Part one of her plan entailed sending nude photos of Donald and another woman to his son. Donald is a he-goat, and Marion knows that. But she loves him all the same; or rather she loves his money. Donald has photos of himself having sex with young girls in their twenties in his phone. Marion doesn’t understand why he keeps them. His phone is protected my multiple passwords, but she hacked all of them a long time ago.
After having sex, Donald usually dozes off for about thirty minutes. Marion took advantage of that time to send a number of those photos to Mark using Donald’s phone. She found the teenager’s phone number in Donald’s phonebook.

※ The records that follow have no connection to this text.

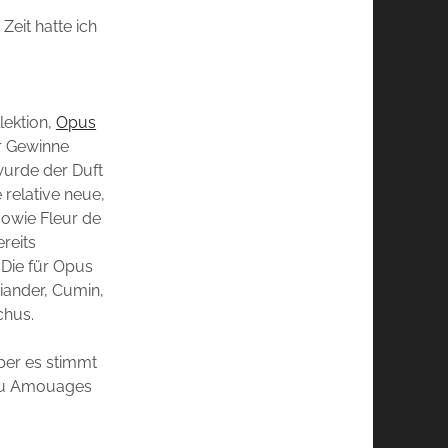
Zeit hatte ich
lektion,
Opus
er Gewinne
 wurde der Duft
 relative neue,
sowie Fleur de
reits
Die für Opus
riander, Cumin,
chus.
aber es stimmt
azu Amouages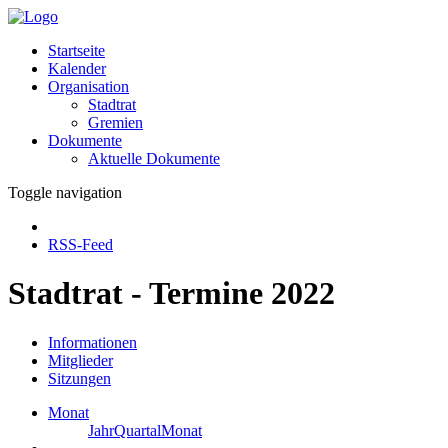
Startseite
Kalender
Organisation
Stadtrat
Gremien
Dokumente
Aktuelle Dokumente
Toggle navigation
RSS-Feed
Stadtrat - Termine 2022
Informationen
Mitglieder
Sitzungen
Monat
Jahr
Quartal
Monat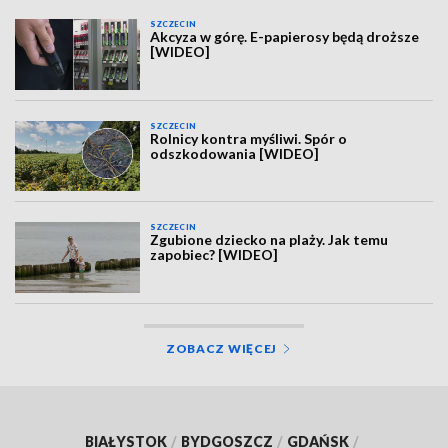
SZCZECIN
Akcyza w górę. E-papierosy będą droższe
[WIDEO]
SZCZECIN
Rolnicy kontra myśliwi. Spór o
odszkodowania [WIDEO]
SZCZECIN
Zgubione dziecko na plaży. Jak temu
zapobiec? [WIDEO]
ZOBACZ WIĘCEJ
BIAŁYSTOK
/
BYDGOSZCZ
/
GDAŃSK
/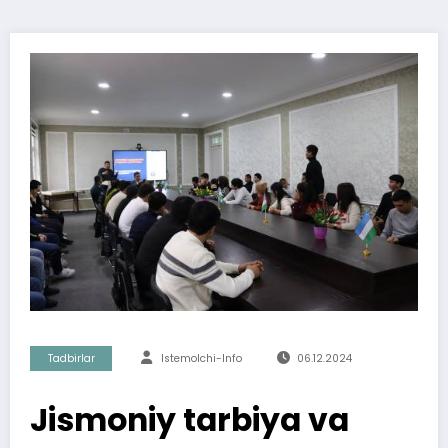
Tadbirlar
Istemolchi-Info
06.12.2024
Jismoniy tarbiya va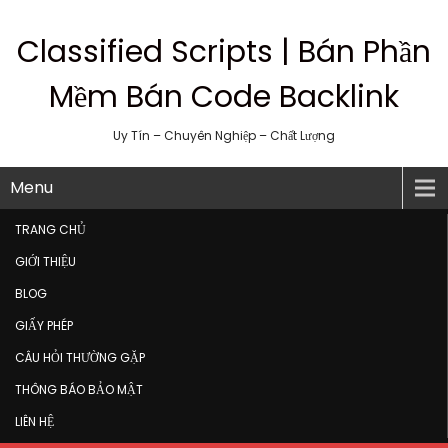
Classified Scripts | Bán Phần
Mềm Bán Code Backlink
Uy Tín – Chuyên Nghiệp – Chất Lượng
Menu
TRANG CHỦ
GIỚI THIỆU
BLOG
GIẤY PHÉP
CÂU HỎI THƯỜNG GẶP
THÔNG BÁO BẢO MẬT
LIÊN HỆ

She was careful to send photos of only one girl though; the girl called Chantelle, who Donald is currently seeing. Marion knows each and every woman Donald sleeps with. She wanted to make it appear as though Donald was sending the photos to Chantelle and made a mistake with the number. She even added a message:
These are the photos you asked for babe, and make sure your phone is password protected. We don’t want them in the wrong hands. Why don’t you come over tonight? My wife left me, although she might come back tomorrow. We have tonight to ourselves.
She switched off the data in his phone and activated the wifi receptor, so that the messages would be sent once he got to a place with wifi: his house. Marion knows from Donald’s text conversation with Chantelle that he will pick her up at about nine fifteen so that they can spend the night at his house. That girl will be blamed for sending the messages to Mark, and that is also a good thing in Marion’s quest to keep Donald to herself.
Marion dresses in casual clothes. Today is Saturday, and she wants to go shopping for household items. Donald and Agnes have left, hand-in-hand like new lovers, without knowing that a storm is waiting for them at the hospital. If things go according to plan, Mark will show his mother the photos, and Agnes will go back to her parent’s house. And then tonight part two of the plan will kick in. Donald will be waylaid by thugs. He will be seriously beaten, but not enough to kill him. Marion is working on a plan to implicate Agnes for the attack, so by tomorrow Agnes should be in police cells.
And she, Marion, will be the one to nurse Donald back to health.